Hablar de Screamer en 2026 es, cuanto menos, curioso. No porque estemos ante el regreso de un clásico (que también), sino porque lo que tenemos entre manos poco o nada tiene que ver con aquel título de 1995 más allá de los coches y el nombre.
Este nuevo Screamer que nos trae Milestone de la manita de Deep Silver, no busca recuperar el pasado, es más lo ignora casi por completo para construir algo distinto. Más cercano a un anime de carreras con tintes de juego de lucha que a un arcade tradicional, el título propone una reinterpretación arriesgada que, para bien o para mal, no va a dejar indiferente a nadie.
Mucho más que carreras
Screamer toma lugar, principalmente en una ciudad futurista. Dominada por el neón y el caos, en Neo Rey se celebra un torneo clandestino conocido como The Tournament, organizado por la misteriosa figura de Mr. A. Aquí compiten los llamados Screamers, pilotos de todo el mundo con habilidades únicas y, sobre todo, con algo que demostrar.

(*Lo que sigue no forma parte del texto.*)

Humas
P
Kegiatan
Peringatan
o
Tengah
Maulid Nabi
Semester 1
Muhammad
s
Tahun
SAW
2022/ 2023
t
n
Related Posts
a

La narrativa no se limita a ser una excusa para encadenar carreras. A través de cinemáticas, con una clara influencia anime, el juego introduce rivalidades, traumas personales y una conspiración que se va desplegando poco a poco. La historia, por otro lado, se desarrolla con estilo conversacional típico de las visual novel donde por desgracia solo pasamos diálogos, no hay opciones de conversación alguna.
Cada equipo tiene su propia identidad y peso dentro del torneo, lo que ayuda a dar cohesión al conjunto, aunque la profundidad del guion se queda en un punto intermedio. Suficiente para sostener la propuesta, pero sin llegar a convertirse en el verdadero motor del juego. Recordemos, estamos ante un juego de carreras.

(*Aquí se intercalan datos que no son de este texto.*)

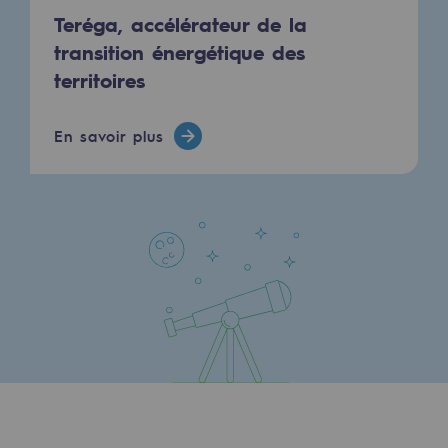
Teréga, accélérateur de la
Décarbonation : une priorité
transition énergétique des
Limitation des émissions atmosphériques
territoires
Gestion de l'énergie
En savoir plus
Préservation de la biodiversité
Gestion des impacts
Responsabilité sociale et territoriale
Responsabilité sociale et territoria
Energiz Mouv
Energiz Mouv
Le programme social et territorial de 
Territorial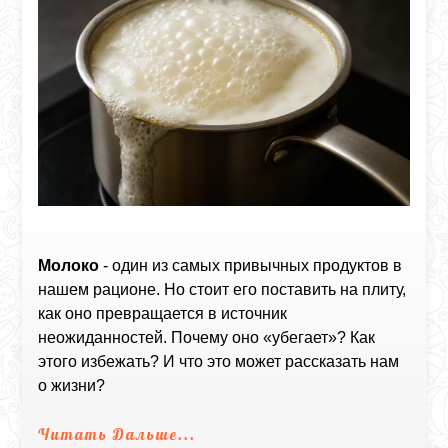
Молоко
- один из самых привычных продуктов в
нашем рационе. Но стоит его поставить на плиту,
как оно превращается в источник
неожиданностей. Почему оно «убегает»? Как
этого избежать? И что это может рассказать нам
о жизни?
Читать Дальше...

Eso sí, el esfuerzo de Screamer por dar contexto emocional a las carreras se agradece. No es habitual ver este nivel de intención narrativa en un arcade de conducción, y aunque no siempre acierta, al menos intenta algo diferente.
Cuando conducir no es lo único importante
Screamer lejos de apostar por una conducción accesible sin más, introduce un sistema que, de primeras, puede resultar desconcertante: el control con doble stick (algo que ya vimos en su día en Inertial Drift). Mientras el izquierdo se encarga de la dirección, el derecho se utiliza para gestionar los derrapes, que son la base de toda la experiencia.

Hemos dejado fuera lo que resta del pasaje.